§ Data for this exercise

= = = =

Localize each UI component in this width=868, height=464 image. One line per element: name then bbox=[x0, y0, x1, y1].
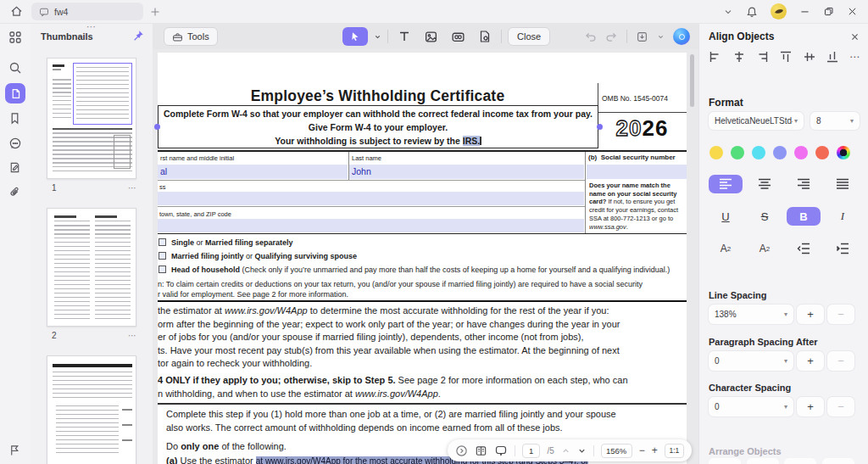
text-align-right-button[interactable] bbox=[787, 175, 821, 193]
link-tool-icon[interactable] bbox=[448, 30, 469, 44]
checkbox-married-jointly[interactable] bbox=[159, 252, 166, 260]
add-text-tool-icon[interactable] bbox=[394, 30, 415, 43]
color-swatch-green[interactable] bbox=[731, 146, 744, 159]
ai-assistant-icon[interactable] bbox=[673, 28, 690, 45]
page-thumbnail-3[interactable] bbox=[47, 355, 136, 464]
comments-icon[interactable] bbox=[8, 137, 22, 150]
align-center-horizontal-icon[interactable] bbox=[732, 50, 746, 64]
comment-mode-icon[interactable] bbox=[494, 444, 508, 457]
tools-button[interactable]: Tools bbox=[164, 27, 218, 46]
thumbnails-panel-button[interactable] bbox=[5, 83, 25, 103]
pdf-page[interactable]: Employee’s Withholding Certificate OMB N… bbox=[158, 53, 687, 464]
next-page-icon[interactable] bbox=[577, 446, 587, 456]
previous-page-icon[interactable] bbox=[561, 446, 570, 456]
checkbox-single[interactable] bbox=[159, 238, 166, 246]
character-spacing-decrease-button[interactable]: − bbox=[827, 397, 854, 416]
read-mode-flag-icon[interactable] bbox=[8, 444, 22, 457]
attachment-paperclip-icon[interactable] bbox=[8, 186, 22, 199]
page-thumbnail-1[interactable] bbox=[47, 58, 136, 179]
user-avatar[interactable] bbox=[771, 3, 787, 20]
expand-bar-icon[interactable] bbox=[455, 444, 468, 457]
paragraph-spacing-select[interactable]: 0▾ bbox=[709, 351, 793, 371]
add-image-tool-icon[interactable] bbox=[420, 30, 442, 44]
color-swatch-yellow[interactable] bbox=[709, 146, 723, 159]
chevron-down-icon[interactable] bbox=[723, 7, 733, 17]
character-spacing-increase-button[interactable]: + bbox=[797, 397, 824, 416]
text-align-center-button[interactable] bbox=[748, 175, 782, 193]
ssn-field[interactable] bbox=[587, 165, 687, 179]
select-tool-dropdown-icon[interactable] bbox=[374, 29, 381, 44]
align-top-icon[interactable] bbox=[779, 50, 793, 64]
font-size-select[interactable]: 8▾ bbox=[810, 112, 860, 130]
home-icon[interactable] bbox=[10, 5, 23, 18]
close-edit-button[interactable]: Close bbox=[508, 27, 550, 46]
restore-icon[interactable] bbox=[823, 6, 834, 17]
bold-button[interactable]: B bbox=[787, 207, 821, 226]
pin-panel-icon[interactable] bbox=[132, 30, 144, 45]
line-spacing-select[interactable]: 138%▾ bbox=[709, 305, 793, 324]
last-name-field[interactable] bbox=[349, 165, 584, 179]
arrange-button-1[interactable] bbox=[709, 458, 741, 464]
superscript-button[interactable]: A2 bbox=[709, 239, 743, 258]
zoom-out-icon[interactable]: − bbox=[639, 444, 645, 456]
page-settings-tool-icon[interactable] bbox=[475, 30, 495, 43]
page-more-icon[interactable]: ⋯ bbox=[128, 331, 136, 340]
arrange-button-3[interactable] bbox=[784, 458, 816, 464]
address-field[interactable] bbox=[158, 192, 584, 205]
strikethrough-button[interactable]: S bbox=[748, 207, 782, 226]
color-wheel-picker[interactable] bbox=[837, 146, 850, 159]
text-align-left-button[interactable] bbox=[709, 175, 743, 193]
decrease-indent-button[interactable] bbox=[787, 239, 821, 258]
vertical-scrollbar[interactable] bbox=[690, 54, 694, 107]
page-number-input[interactable]: 1 bbox=[522, 444, 540, 458]
notification-bell-icon[interactable] bbox=[746, 6, 758, 18]
page-more-icon[interactable]: ⋯ bbox=[128, 183, 136, 193]
align-left-icon[interactable] bbox=[709, 50, 722, 64]
new-tab-icon[interactable] bbox=[150, 7, 160, 17]
zoom-level[interactable]: 156% bbox=[601, 444, 632, 458]
increase-indent-button[interactable] bbox=[826, 239, 860, 258]
paragraph-spacing-increase-button[interactable]: + bbox=[797, 351, 824, 371]
annotations-file-icon[interactable] bbox=[8, 161, 22, 175]
align-bottom-icon[interactable] bbox=[826, 50, 839, 64]
undo-icon[interactable] bbox=[584, 31, 597, 43]
save-icon[interactable] bbox=[636, 31, 648, 43]
color-swatch-periwinkle[interactable] bbox=[773, 146, 787, 159]
bookmark-icon[interactable] bbox=[8, 112, 22, 126]
minimize-icon[interactable] bbox=[799, 6, 810, 17]
arrange-button-2[interactable] bbox=[747, 458, 779, 464]
intro-textbox[interactable]: Complete Form W-4 so that your employer … bbox=[158, 105, 598, 148]
arrange-button-4[interactable] bbox=[822, 458, 854, 464]
italic-button[interactable]: I bbox=[826, 207, 860, 226]
checkbox-head-of-household[interactable] bbox=[159, 266, 166, 273]
font-family-select[interactable]: HelveticaNeueLTStd-Bd▾ bbox=[709, 112, 804, 130]
grid-apps-icon[interactable] bbox=[8, 31, 22, 44]
zoom-in-icon[interactable]: + bbox=[652, 444, 658, 456]
search-icon[interactable] bbox=[8, 61, 22, 75]
underline-button[interactable]: U bbox=[709, 207, 743, 226]
paragraph-spacing-decrease-button[interactable]: − bbox=[827, 351, 854, 371]
select-tool-button[interactable] bbox=[342, 27, 368, 46]
character-spacing-select[interactable]: 0▾ bbox=[709, 397, 793, 416]
document-tab[interactable]: fw4 bbox=[31, 3, 143, 20]
line-spacing-decrease-button[interactable]: − bbox=[827, 305, 854, 324]
subscript-button[interactable]: A2 bbox=[748, 239, 782, 258]
first-name-field[interactable] bbox=[158, 165, 348, 179]
color-swatch-cyan[interactable] bbox=[752, 146, 765, 159]
color-swatch-magenta[interactable] bbox=[794, 146, 808, 159]
align-middle-vertical-icon[interactable] bbox=[803, 50, 816, 64]
line-spacing-increase-button[interactable]: + bbox=[797, 305, 824, 324]
actual-size-button[interactable]: 1:1 bbox=[665, 444, 684, 458]
city-field[interactable] bbox=[158, 219, 584, 232]
more-align-options-icon[interactable]: ⋯ bbox=[849, 51, 860, 63]
close-panel-icon[interactable] bbox=[850, 30, 860, 45]
page-layout-icon[interactable] bbox=[475, 444, 487, 457]
page-thumbnail-2[interactable] bbox=[47, 208, 136, 327]
align-right-icon[interactable] bbox=[755, 50, 769, 64]
redo-icon[interactable] bbox=[605, 31, 618, 43]
text-align-justify-button[interactable] bbox=[826, 175, 860, 193]
save-dropdown-icon[interactable] bbox=[657, 33, 665, 41]
selection-handle-right[interactable] bbox=[597, 124, 603, 130]
close-window-icon[interactable] bbox=[847, 6, 858, 17]
color-swatch-red[interactable] bbox=[815, 146, 829, 159]
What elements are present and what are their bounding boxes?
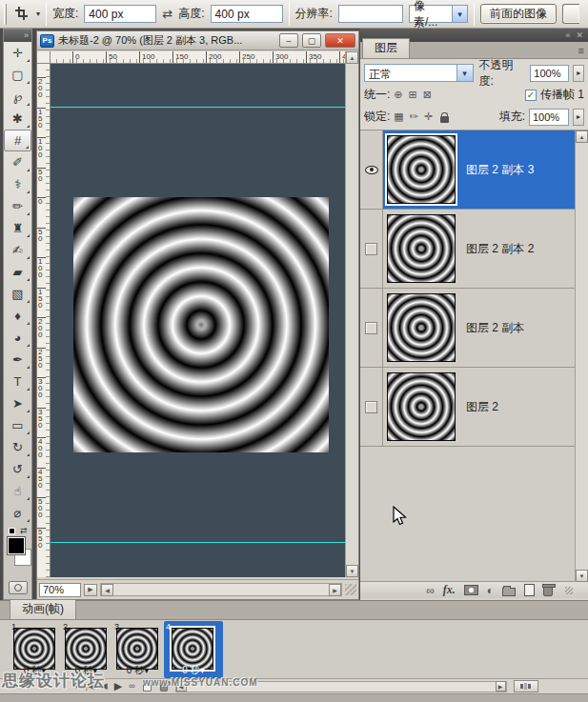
tool-crop[interactable]: # [4, 130, 31, 151]
layer-row[interactable]: 图层 2 副本 [360, 289, 575, 368]
first-frame-button[interactable]: |◀ [86, 682, 94, 691]
scroll-left-icon[interactable]: ◀ [101, 584, 113, 596]
fill-slider-icon[interactable]: ▸ [573, 109, 584, 126]
crop-tool-icon[interactable] [14, 6, 30, 22]
layer-style-icon[interactable]: fx. [443, 583, 456, 597]
tool-pen[interactable]: ✒ [4, 349, 31, 371]
guide-line-top[interactable] [51, 107, 346, 108]
swap-dimensions-icon[interactable]: ⇄ [162, 7, 172, 21]
quick-mask-button[interactable] [9, 581, 28, 594]
unify-style-icon[interactable]: ⊠ [423, 89, 432, 101]
frame-delay[interactable]: 0 秒▾ [10, 664, 60, 677]
lock-paint-icon[interactable]: ✏ [410, 110, 418, 123]
delete-layer-icon[interactable] [543, 586, 553, 596]
tool-eraser[interactable]: ▰ [4, 261, 31, 283]
resolution-unit-select[interactable]: 像素/... ▾ [409, 5, 468, 23]
default-colors-icon[interactable] [9, 528, 15, 534]
animation-frame[interactable]: 3 0 秒▾ [112, 621, 163, 678]
loop-count-dropdown-icon[interactable]: ▾ [74, 682, 79, 691]
horizontal-scrollbar[interactable]: ◀ ▶ [100, 583, 342, 596]
bullseye-image[interactable] [73, 197, 329, 452]
propagate-frame-checkbox[interactable]: ✓ [525, 90, 537, 101]
tool-brush[interactable]: ✏ [4, 195, 31, 217]
dock-close-icon[interactable]: ✕ [576, 30, 583, 40]
vertical-scrollbar[interactable]: ▲ ▼ [345, 51, 358, 577]
tool-zoom[interactable]: ⌀ [4, 502, 31, 524]
adjustment-layer-icon[interactable]: ◐ [487, 585, 494, 596]
visibility-toggle[interactable] [360, 210, 383, 288]
play-button[interactable]: ▶ [114, 681, 122, 692]
options-bar-grip[interactable] [4, 4, 7, 25]
lock-all-icon[interactable] [440, 116, 449, 123]
front-image-button[interactable]: 前面的图像 [480, 4, 557, 24]
link-layers-icon[interactable]: ∞ [426, 585, 435, 596]
canvas[interactable] [51, 64, 346, 577]
scroll-down-icon[interactable]: ▼ [346, 565, 358, 577]
status-menu-icon[interactable]: ▶ [84, 584, 97, 596]
tab-layers[interactable]: 图层 [362, 38, 410, 58]
duplicate-frame-button[interactable] [143, 681, 152, 691]
scroll-up-icon[interactable]: ▲ [576, 130, 588, 143]
frame-delay[interactable]: 0 秒▾ [112, 664, 163, 677]
close-button[interactable]: ✕ [325, 33, 355, 48]
tool-3d-rotate[interactable]: ↻ [4, 436, 31, 458]
layer-thumbnail[interactable] [387, 372, 456, 441]
foreground-color-swatch[interactable] [8, 537, 25, 554]
tool-preset-dropdown-icon[interactable]: ▾ [36, 10, 40, 18]
resolution-input[interactable] [338, 5, 403, 23]
tool-type[interactable]: T [4, 371, 31, 392]
visibility-toggle[interactable] [360, 289, 383, 367]
opacity-input[interactable]: 100% [530, 65, 569, 82]
tool-eyedropper[interactable]: ✐ [4, 151, 31, 173]
layer-name[interactable]: 图层 2 副本 [459, 289, 575, 367]
layer-row[interactable]: 图层 2 [360, 368, 575, 447]
scroll-down-icon[interactable]: ▼ [576, 570, 588, 582]
tween-button[interactable]: ∞ [129, 682, 134, 691]
lock-position-icon[interactable]: ✛ [424, 110, 433, 123]
guide-line-bottom[interactable] [51, 542, 346, 543]
tool-hand[interactable]: ☝ [4, 480, 31, 502]
layer-row[interactable]: 图层 2 副本 2 [360, 210, 575, 289]
new-group-icon[interactable] [502, 588, 516, 596]
resize-grip[interactable] [345, 584, 356, 595]
animation-frame[interactable]: 2 0 秒▾ [61, 621, 112, 678]
convert-to-timeline-button[interactable] [514, 680, 538, 692]
tool-marquee[interactable]: ▢ [4, 64, 31, 86]
add-mask-icon[interactable] [464, 585, 478, 595]
opacity-slider-icon[interactable]: ▸ [573, 65, 584, 82]
layer-thumbnail[interactable] [387, 293, 456, 362]
new-layer-icon[interactable] [524, 584, 535, 596]
layer-name[interactable]: 图层 2 副本 3 [459, 130, 575, 209]
unify-position-icon[interactable]: ⊕ [394, 89, 402, 101]
frame-delay[interactable]: 0 秒▾ [164, 664, 223, 677]
layer-row[interactable]: 图层 2 副本 3 [360, 130, 575, 210]
width-input[interactable]: 400 px [84, 5, 156, 23]
scroll-left-icon[interactable]: ◀ [176, 681, 187, 692]
tool-healing-brush[interactable]: ⚕ [4, 173, 31, 195]
scroll-up-icon[interactable]: ▲ [346, 51, 358, 64]
tool-quick-selection[interactable]: ✱ [4, 108, 31, 130]
visibility-toggle[interactable] [360, 130, 383, 209]
animation-frame-selected[interactable]: 4 0 秒▾ [164, 621, 223, 678]
tool-dodge[interactable]: ◕ [4, 327, 31, 349]
tab-animation-frames[interactable]: 动画(帧) [10, 599, 76, 619]
tool-shape[interactable]: ▭ [4, 414, 31, 436]
tool-history-brush[interactable]: ✍ [4, 239, 31, 261]
layer-thumbnail[interactable] [387, 214, 456, 283]
toolbox-collapse-icon[interactable]: » [4, 30, 31, 42]
scroll-right-icon[interactable]: ▶ [329, 584, 341, 596]
tool-clone-stamp[interactable]: ♜ [4, 217, 31, 239]
height-input[interactable]: 400 px [211, 5, 283, 23]
tool-3d-orbit[interactable]: ↺ [4, 458, 31, 480]
unify-visibility-icon[interactable]: ⊞ [409, 89, 417, 101]
animation-frame[interactable]: 1 0 秒▾ [10, 621, 60, 678]
tool-path-selection[interactable]: ➤ [4, 392, 31, 414]
fill-input[interactable]: 100% [529, 109, 569, 126]
zoom-level-input[interactable]: 70% [39, 583, 81, 597]
layer-name[interactable]: 图层 2 [459, 368, 575, 446]
resize-grip[interactable] [565, 587, 573, 594]
frame-delay[interactable]: 0 秒▾ [61, 664, 112, 677]
tool-gradient[interactable]: ▧ [4, 283, 31, 305]
maximize-button[interactable]: ▢ [302, 33, 321, 48]
panel-menu-icon[interactable]: ≡ [578, 45, 584, 56]
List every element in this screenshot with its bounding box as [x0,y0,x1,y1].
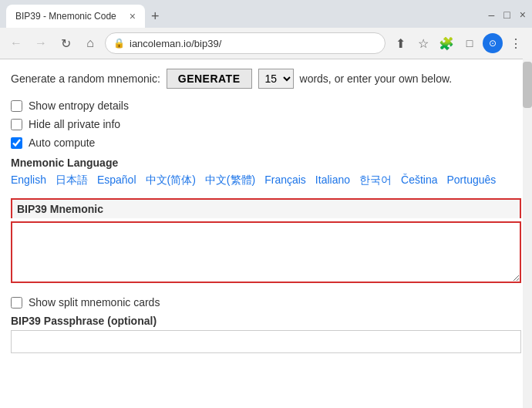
words-count-select[interactable]: 3 6 9 12 15 18 21 24 [258,69,294,89]
passphrase-input[interactable] [11,330,521,353]
auto-compute-label[interactable]: Auto compute [29,137,95,149]
reload-button[interactable]: ↻ [56,33,76,53]
bip39-mnemonic-textarea[interactable] [11,221,521,283]
generate-label: Generate a random mnemonic: [11,72,160,85]
address-text: iancoleman.io/bip39/ [130,38,377,49]
hide-private-checkbox[interactable] [11,119,22,130]
lang-czech[interactable]: Čeština [401,174,437,187]
passphrase-label: BIP39 Passphrase (optional) [11,315,521,327]
extensions-button[interactable]: 🧩 [436,33,456,53]
split-mnemonic-checkbox-row: Show split mnemonic cards [11,296,521,309]
lang-portuguese[interactable]: Português [446,174,496,187]
lang-italian[interactable]: Italiano [315,174,350,187]
show-split-label[interactable]: Show split mnemonic cards [29,296,160,309]
lock-icon: 🔒 [113,38,125,49]
language-links: English 日本語 Español 中文(简体) 中文(繁體) França… [11,174,521,187]
forward-button[interactable]: → [31,33,51,53]
back-button[interactable]: ← [6,33,26,53]
lang-korean[interactable]: 한국어 [359,174,392,187]
scrollbar-thumb[interactable] [523,62,532,108]
entropy-checkbox[interactable] [11,100,22,112]
home-button[interactable]: ⌂ [80,33,100,53]
profile-button[interactable]: □ [460,33,480,53]
bip39-mnemonic-section: BIP39 Mnemonic [11,198,521,285]
profile-avatar[interactable]: ⊙ [483,33,503,53]
tab-title: BIP39 - Mnemonic Code [15,11,123,22]
lang-chinese-simplified[interactable]: 中文(简体) [146,174,196,187]
lang-spanish[interactable]: Español [97,174,136,187]
auto-compute-checkbox-row: Auto compute [11,137,521,149]
page-content: Generate a random mnemonic: GENERATE 3 6… [0,59,532,408]
entropy-label[interactable]: Show entropy details [29,99,129,112]
lang-english[interactable]: English [11,174,46,187]
mnemonic-language-heading: Mnemonic Language [11,157,521,169]
auto-compute-checkbox[interactable] [11,137,22,149]
new-tab-button[interactable]: + [151,9,160,23]
menu-button[interactable]: ⋮ [506,33,526,53]
passphrase-section: BIP39 Passphrase (optional) [11,315,521,353]
share-button[interactable]: ⬆ [390,33,410,53]
bip39-mnemonic-label: BIP39 Mnemonic [11,198,521,218]
scrollbar-track[interactable] [523,59,532,408]
browser-tab[interactable]: BIP39 - Mnemonic Code × [6,5,145,28]
address-bar[interactable]: 🔒 iancoleman.io/bip39/ [105,32,386,54]
lang-chinese-traditional[interactable]: 中文(繁體) [205,174,255,187]
lang-french[interactable]: Français [264,174,306,187]
lang-japanese[interactable]: 日本語 [56,174,88,187]
entropy-checkbox-row: Show entropy details [11,99,521,112]
generate-suffix: words, or enter your own below. [300,72,453,85]
close-window-button[interactable]: × [520,8,526,21]
minimize-button[interactable]: – [489,8,495,21]
generate-row: Generate a random mnemonic: GENERATE 3 6… [11,69,521,89]
bookmarks-button[interactable]: ☆ [413,33,433,53]
show-split-checkbox[interactable] [11,297,22,309]
maximize-button[interactable]: □ [503,8,510,21]
hide-private-label[interactable]: Hide all private info [29,118,120,130]
tab-close-button[interactable]: × [130,11,136,22]
hide-private-checkbox-row: Hide all private info [11,118,521,130]
generate-button[interactable]: GENERATE [167,69,252,89]
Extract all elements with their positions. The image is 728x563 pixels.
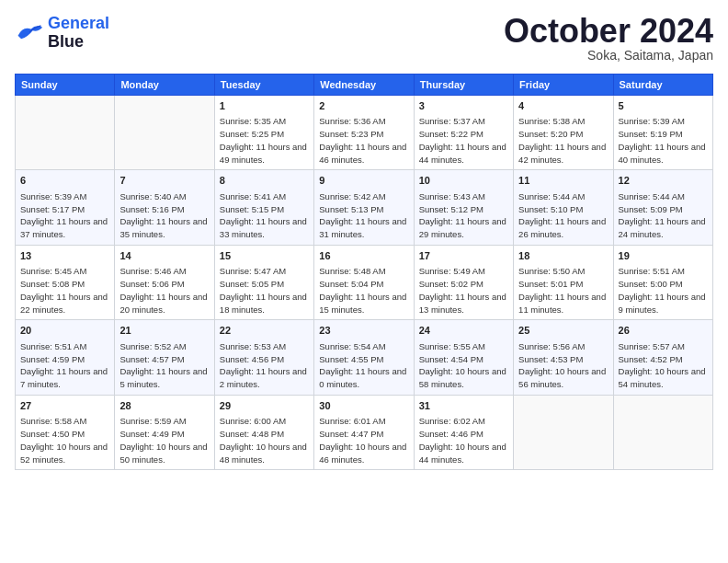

= = = =

§ Exercise details
Copy all lines from the listing that contain "right".

§ Reply
text-align-right-button[interactable] bbox=[787, 175, 821, 193]
align-right-icon[interactable] bbox=[755, 50, 769, 64]
selection-handle-right[interactable] bbox=[597, 124, 603, 130]
scroll-right-icon[interactable]: ▶ [329, 584, 341, 596]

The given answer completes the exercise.